Szczególnie jest to ważne przy nadzieniu z całych owoców, np. truskawek, malin, jagód czy wiśni – nie rozgotują nam się na papkę, a pozostaną w całości. Musimy jednak pamiętać, że pierogi z nadzieniem owocowym gotujemy zatem krócej niż te z mięsnym, które gotujemy najdłużej czy serowym, gdzie czas gotowania możemy oznaczyć sobie pomiędzy mięsem a owocami.
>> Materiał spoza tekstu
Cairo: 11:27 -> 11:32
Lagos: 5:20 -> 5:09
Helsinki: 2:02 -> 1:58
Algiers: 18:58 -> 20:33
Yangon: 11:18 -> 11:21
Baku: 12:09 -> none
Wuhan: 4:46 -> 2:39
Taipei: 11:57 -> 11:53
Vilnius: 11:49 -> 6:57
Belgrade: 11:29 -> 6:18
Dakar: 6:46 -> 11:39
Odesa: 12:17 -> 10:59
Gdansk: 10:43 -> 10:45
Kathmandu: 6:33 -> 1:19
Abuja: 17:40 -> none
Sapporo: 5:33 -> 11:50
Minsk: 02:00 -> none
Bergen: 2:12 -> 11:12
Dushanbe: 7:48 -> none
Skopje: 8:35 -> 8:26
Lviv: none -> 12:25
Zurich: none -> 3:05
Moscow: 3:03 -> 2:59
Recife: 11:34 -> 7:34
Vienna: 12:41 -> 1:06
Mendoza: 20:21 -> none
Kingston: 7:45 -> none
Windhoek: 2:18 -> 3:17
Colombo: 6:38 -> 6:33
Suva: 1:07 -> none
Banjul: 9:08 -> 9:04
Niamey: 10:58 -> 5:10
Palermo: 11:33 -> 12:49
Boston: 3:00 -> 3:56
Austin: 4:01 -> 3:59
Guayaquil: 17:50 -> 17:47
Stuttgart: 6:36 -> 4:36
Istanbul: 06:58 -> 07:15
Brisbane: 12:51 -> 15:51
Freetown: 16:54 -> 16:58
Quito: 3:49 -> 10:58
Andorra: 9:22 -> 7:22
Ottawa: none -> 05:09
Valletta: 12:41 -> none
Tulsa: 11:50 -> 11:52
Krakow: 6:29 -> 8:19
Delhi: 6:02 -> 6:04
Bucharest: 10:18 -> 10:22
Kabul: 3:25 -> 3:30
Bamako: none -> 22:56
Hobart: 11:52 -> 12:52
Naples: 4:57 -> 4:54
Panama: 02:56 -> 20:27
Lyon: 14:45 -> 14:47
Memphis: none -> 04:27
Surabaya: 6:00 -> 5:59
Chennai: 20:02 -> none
Inna też sprawa jest w przypadku warzyw i grzybów jako nadzienia – przeważnie w takich wypadkach farsz jest wcześniej przygotowany – przesmażony lub przegotowany, jednak i wtedy powinniśmy pamiętać, by gotować pierogi dłużej – około 5 min – jak te z mięsem.
Ile gotować mrożone pierogi to pytanie, które zadaje sobie dziś wiele gospodyń, gdyż nie zawsze instrukcje podane na opakowaniach są zgodne z naszymi upodobaniami. Najlepiej kiedy uznamy, że może nasze danie jest już gotowe, należy spróbować ich miękkość kosztując ich po prostu. Wtedy stwierdzimy czy odpowiada nam miękkość samego ciasta ale też konsystencja farszu lub owoców. Wniosek nasuwa się więc jeden – najlepiej samemu sprawdzić czy odpowiada nam danie i nie ufać do końca wszelkim instrukcjom.